EXERCISE - A complete response lists each line of the data below that includes the word "toolbar".

+++ DATA UNDER STUDY +++

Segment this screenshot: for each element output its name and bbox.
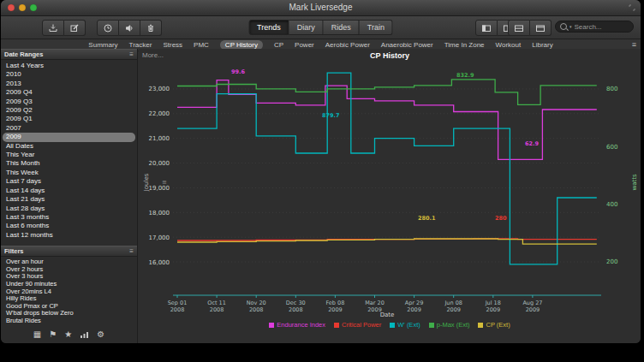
close-button[interactable] [8,4,15,11]
date-range-item[interactable]: Last 6 months [1,222,137,230]
star-icon[interactable]: ★ [64,330,72,339]
left-axis-tick-label: 18,000 [149,210,170,217]
date-range-item[interactable]: 2010 [1,70,137,79]
left-axis-tick-label: 20,000 [149,160,170,167]
date-range-item[interactable]: All Dates [1,142,137,151]
toolbar: TrendsDiaryRidesTrain [1,16,641,39]
chart-panel: More... CP History Sep 012008Oct 112008N… [139,49,641,343]
date-range-item[interactable]: 2013 [1,80,137,88]
date-range-item[interactable]: Last 3 months [1,213,137,222]
date-range-item[interactable]: 2009 Q4 [1,88,137,97]
legend-item: Critical Power [334,321,381,329]
search-icon[interactable] [560,23,567,30]
x-tick-label: 2009 [446,306,461,313]
left-axis-tick-label: 22,000 [149,110,170,117]
date-range-item[interactable]: Last 7 days [1,177,137,186]
x-tick-label: 2009 [526,306,540,313]
filter-item[interactable]: Brutal Rides [1,317,137,325]
legend-swatch [390,323,395,328]
zoom-button[interactable] [30,4,37,11]
date-ranges-header: Date Ranges ≡ [1,49,137,60]
segment-diary[interactable]: Diary [289,20,324,35]
chart-title: CP History [139,49,641,60]
flag-icon[interactable]: ⚑ [49,330,57,339]
legend-item: p-Max (Ext) [429,321,470,329]
search-input[interactable] [575,23,629,31]
clock-button[interactable] [97,20,119,36]
x-tick-label: Dec 30 [286,300,306,306]
date-ranges-menu-icon[interactable]: ≡ [129,50,134,59]
date-ranges-title: Date Ranges [4,50,43,59]
app-window: Mark Liversedge [1,0,641,343]
compose-button[interactable] [64,20,86,36]
value-annotation: 832.9 [456,72,474,79]
x-tick-label: Apr 29 [405,300,424,306]
date-range-item[interactable]: This Week [1,169,137,177]
date-range-item[interactable]: Last 4 Years [1,62,137,70]
chart-legend: Endurance IndexCritical PowerW' (Ext)p-M… [139,321,641,329]
right-axis-tick-label: 200 [606,258,617,265]
x-tick-label: Aug 27 [522,300,542,306]
filters-menu-icon[interactable]: ≡ [129,246,134,256]
date-range-item[interactable]: This Year [1,151,137,159]
titlebar: Mark Liversedge [1,0,641,16]
more-link[interactable]: More... [142,51,164,59]
legend-label: CP (Ext) [486,321,510,329]
filters-title: Filters [4,246,24,256]
chart-icon[interactable] [80,330,89,339]
x-tick-label: Jul 18 [485,300,501,306]
tray-download-icon [48,23,58,33]
x-tick-label: 2009 [486,306,501,313]
x-tick-label: Sep 01 [168,300,188,306]
filters-header: Filters ≡ [1,246,137,257]
trash-button[interactable] [140,20,162,36]
left-axis-title: Joules [143,173,150,192]
window-controls [8,4,37,11]
date-range-item[interactable]: 2009 Q2 [1,106,137,115]
date-range-item[interactable]: 2009 [3,133,135,141]
left-axis-tick-label: 23,000 [149,86,170,92]
date-range-item[interactable]: Last 21 days [1,195,137,204]
legend-item: CP (Ext) [478,321,510,329]
date-range-item[interactable]: 2009 Q3 [1,98,137,106]
left-axis-tick-label: 16,000 [149,259,170,266]
segment-train[interactable]: Train [360,20,393,35]
value-annotation: 62.9 [525,140,540,147]
x-tick-label: Feb 08 [325,300,344,306]
legend-swatch [269,323,274,328]
date-range-item[interactable]: 2009 Q1 [1,115,137,123]
minimize-button[interactable] [19,4,26,11]
x-tick-label: 2009 [328,306,343,313]
export-button[interactable] [42,20,64,36]
gear-icon[interactable]: ⚙ [97,330,104,339]
legend-label: p-Max (Ext) [437,321,470,329]
x-tick-label: 2008 [289,306,303,313]
left-axis-tick-label: 21,000 [149,135,170,142]
legend-label: Critical Power [342,321,381,329]
window-title: Mark Liversedge [289,3,353,12]
date-range-item[interactable]: Last 14 days [1,187,137,195]
speaker-button[interactable] [119,20,140,36]
tab-menu-icon[interactable]: ≡ [632,40,636,49]
x-tick-label: 2008 [210,306,224,313]
search-field: ▾ [555,21,634,33]
right-axis-tick-label: 800 [606,86,617,92]
speaker-icon [124,23,134,33]
date-range-item[interactable]: 2007 [1,124,137,133]
segment-rides[interactable]: Rides [324,20,360,35]
x-tick-label: Mar 20 [365,300,385,306]
segment-trends[interactable]: Trends [248,20,289,35]
window-button[interactable] [530,20,552,36]
x-tick-label: Nov 20 [247,300,266,306]
calendar-icon[interactable]: ▦ [33,330,41,339]
window-icon [535,23,546,33]
sidebar-toggle-button[interactable] [475,20,498,36]
layout-rows-button[interactable] [508,20,530,36]
date-range-item[interactable]: Last 12 months [1,231,137,240]
fullscreen-icon[interactable] [629,4,635,11]
legend-label: Endurance Index [277,321,325,329]
date-range-item[interactable]: Last 28 days [1,205,137,213]
date-range-item[interactable]: This Month [1,159,137,168]
axis-menu-icon: ≡ [162,179,167,186]
toolbar-group-tiles [508,20,552,36]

+++

RESPONSE TO THIS EXERCISE -
toolbar: TrendsDiaryRidesTrain [1,16,641,39]
toolbar-group-tiles [508,20,552,36]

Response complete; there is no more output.